Claes T. Oldenburg
Wolf Prize Laureate in Arts 1989
Claes T. Oldenburg
“who, over some three decades has invested prosaic objects with historic and mythical allusions. For all the simplicity of their subject matter, they are statements about metamorphosis and invite the observer to reflect upon life’s processes “.
Claes T. Oldenburg came to prominence in the late 1950s as part of a somewhat irreverent group of young artists determined to create a new imagery that reflected popular culture. For these brash American Pop Artists, objects of everyday life could provide an endless supply of subject matter. Over the years, Oldenburg has remained true to this conviction. By exploring the properties of mundane, ubiquitous and seemingly anti-artistic forms, such as electrical plugs, baseball bats, cigarette butts, clothespins, toothpaste tubes, flashlights and umbrellas, he has created an iconography that is at once remarkably universal and highly subjective.

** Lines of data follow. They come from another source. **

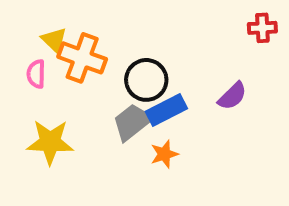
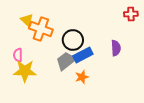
pink semicircle: (36, 74) -> (18, 55), moved
purple semicircle: (232, 96) -> (116, 48), turned -49

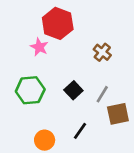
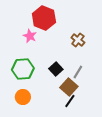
brown square: (118, 114) -> (69, 87), moved, turned -36
black line: (80, 131) -> (70, 101), moved
orange circle: (45, 140) -> (23, 97), moved

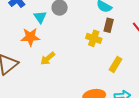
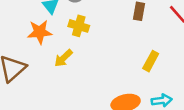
yellow cross: (94, 38) -> (79, 26), moved

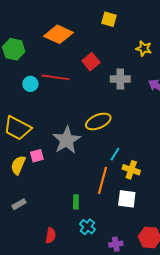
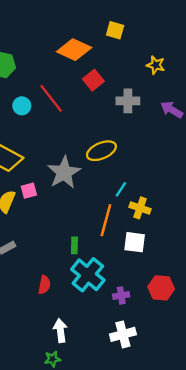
orange diamond: (58, 34) -> (74, 50), moved
red line: (55, 77) -> (51, 98), turned 44
cyan cross: (87, 227) -> (88, 275), size x1.8

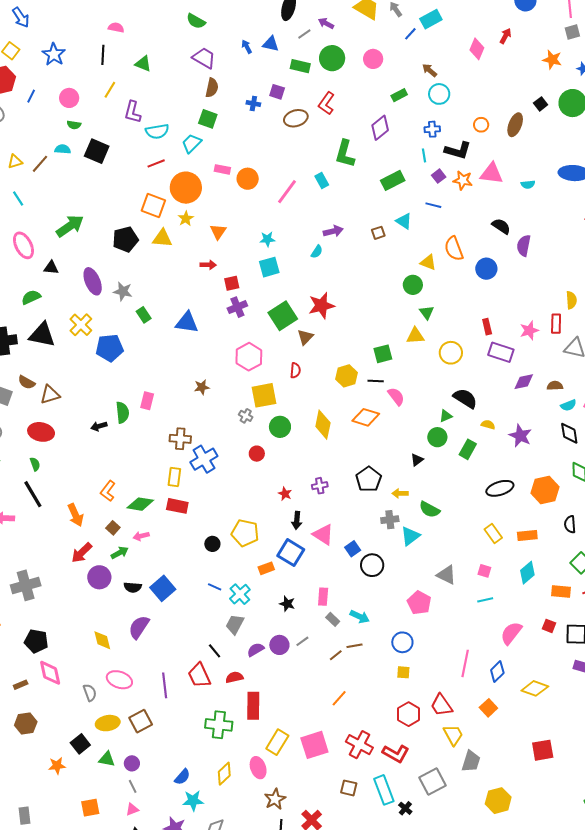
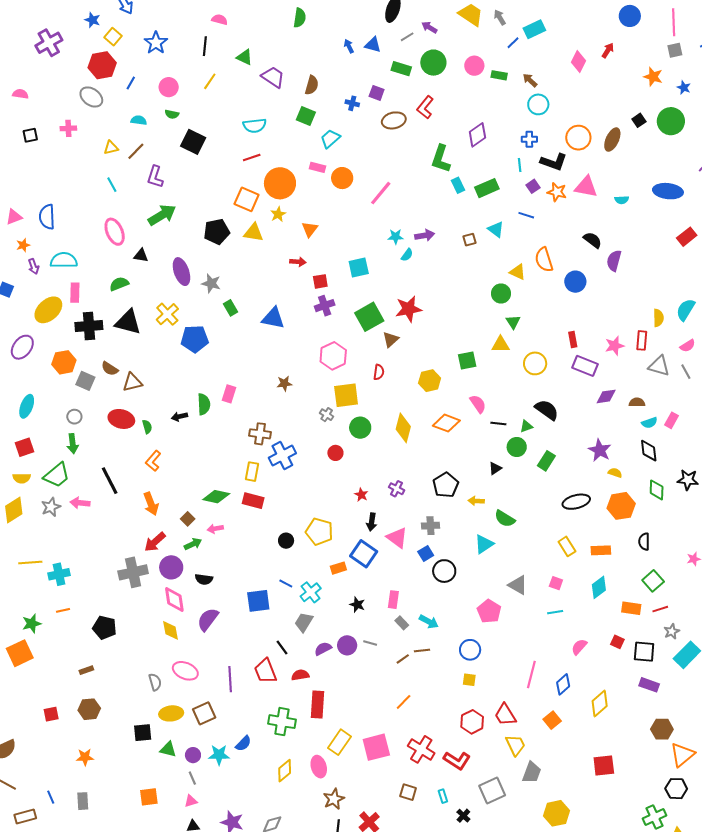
green semicircle: (196, 21) -> (300, 18), turned -114
purple trapezoid: (204, 58) -> (273, 77), moved
green rectangle: (399, 95) -> (499, 75), moved, turned 35
purple L-shape: (133, 112) -> (155, 177), moved
orange circle: (481, 125) -> (578, 138), size x1.6
cyan trapezoid: (192, 143) -> (330, 139), moved
cyan semicircle: (63, 149) -> (139, 120), moved
cyan rectangle: (322, 181) -> (458, 185), moved
cyan star: (267, 239) -> (396, 237), moved
black line: (376, 381) -> (498, 423), moved
yellow semicircle: (488, 425) -> (615, 473), moved
green semicircle: (35, 464) -> (147, 427), moved
purple cross: (320, 486) -> (397, 489), turned 35
orange L-shape: (108, 491) -> (153, 461), moved
gray cross: (390, 520) -> (430, 526), moved
gray cross: (26, 585) -> (133, 572), moved
blue square: (163, 588) -> (258, 601), moved, turned 30
pink semicircle: (511, 633) -> (579, 647), size x0.7
gray line: (302, 641) -> (370, 643), turned 48
pink diamond: (50, 673) -> (174, 599), moved
yellow diamond: (535, 688) -> (600, 703), turned -64
black square: (80, 744) -> (143, 733), turned 30
orange star: (57, 766) -> (85, 757), moved
blue semicircle: (182, 777) -> (243, 743), moved
cyan rectangle: (384, 790) -> (443, 796), size x0.5
cyan star: (193, 801) -> (219, 755), moved

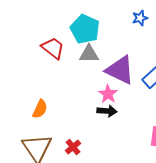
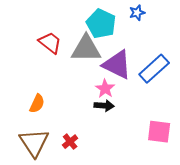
cyan pentagon: (85, 29) -> (101, 24), moved
gray triangle: (89, 54) -> (86, 49), size x1.5

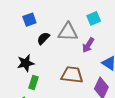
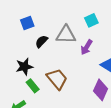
brown trapezoid: (72, 75) -> (57, 79), moved, turned 45
green rectangle: (34, 82) -> (33, 86), turned -56

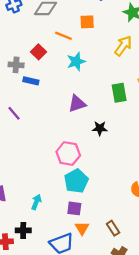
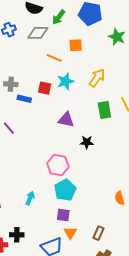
yellow arrow: (123, 46) -> (97, 78), moved
red square: (39, 52) -> (45, 88), moved, turned -32
purple triangle: (77, 104) -> (66, 120), turned 30
cyan arrow: (36, 202) -> (30, 198), moved
brown rectangle: (113, 228) -> (99, 233), turned 56

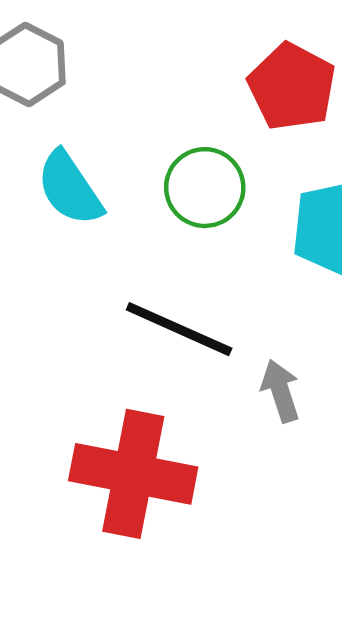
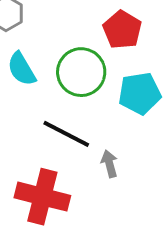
green circle: (205, 188) -> (81, 72), size x1.4

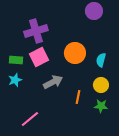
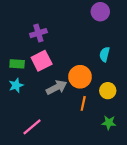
purple cross: (36, 31) -> (38, 33), size x0.7
orange circle: (75, 53) -> (80, 77), moved
cyan semicircle: (101, 60) -> (105, 54), moved
green star: (101, 106) -> (109, 123), moved

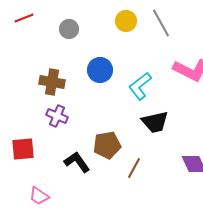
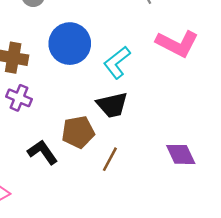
blue circle: (100, 70) -> (70, 44), size x1.4
black trapezoid: (155, 122) -> (112, 105), moved

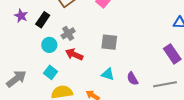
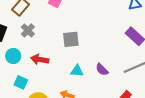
gray cross: (68, 33) -> (28, 30), moved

Oldenburg’s objects, whether rendered in soft, pliable materials such as stuffed cloth, or in hard durable wood or metal, are his dramatis personae, and on occasion, take on human attributes. The apertures and prongs of a giant, soft three-way plug suggest a human figure in hapless balance. His forms seem always to be in the process of metamorphosis; so much so that they are filled with multiple meanings. A giant spoon, for example, when its bowl is seen head-on, subtly transforms itself into a ship´s prow. Through his unique alchemy, Oldenburg invests the most prosaic objects with historic and mythical allusions so they become talismans that invite endless associations on the part of the observer.
Though primarily known as a sculptor – and lately, one who with his wife and collaborator Coosje van Bruggen has been increasingly involved in creating large-scale works that have become part of urban contexts throughout the world-he is also a master draftsman, in fact, one of the century´s greatest. The origins of many of his large-scale works are in quick sketches on the pages of small notebooks, which are his visual diaries. Many of these notations are amplified in more fully realized drawings in which he explores the psychological as well as formal possibilities of particular themes. His is an art not only of gentle irony and extraordinary inventiveness, but also of considerable aesthetic accomplishment. Underlying his renditions of even the most prosaic of these is a sure and original sense of form, color, texture – the cardinal elements traditionally associated with artistic excellence. For over three decades, he has been an insightful commentator on the contemporary world, and through his art is a timeless student of its aspirations, values and contradictions. Through his lexicon of its mundane artifacts, he enables us to perceive this world in constantly fresh terms.